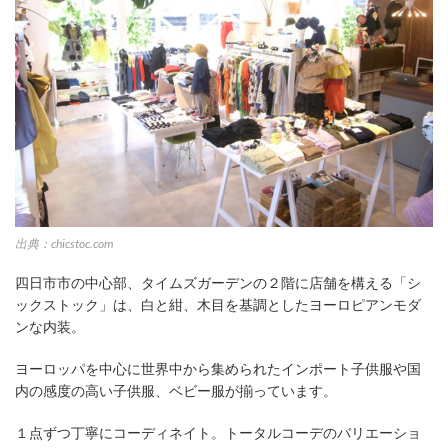
出典：chicstoc.com
四日市市の中心部、タイムズガーデンの２階に店舗を構える「シ
ックストック」は、白と紺、木目を基調としたヨーロピアンモダ
ンな内装。
ヨーロッパを中心に世界中から集められたインポート子供服や国
内の感度の高い子供服、ベビー服が揃っています。
１点ずつ丁寧にコーディネイト。トータルコーデのバリエーショ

____________

Word for word, restate all of the records. Exclude the pictures.

Reply to the task:
出典：chicstoc.com
四日市市の中心部、タイムズガーデンの２階に店舗を構える「シ
ックストック」は、白と紺、木目を基調としたヨーロピアンモダ
ンな内装。
ヨーロッパを中心に世界中から集められたインポート子供服や国
内の感度の高い子供服、ベビー服が揃っています。
１点ずつ丁寧にコーディネイト。トータルコーデのバリエーショ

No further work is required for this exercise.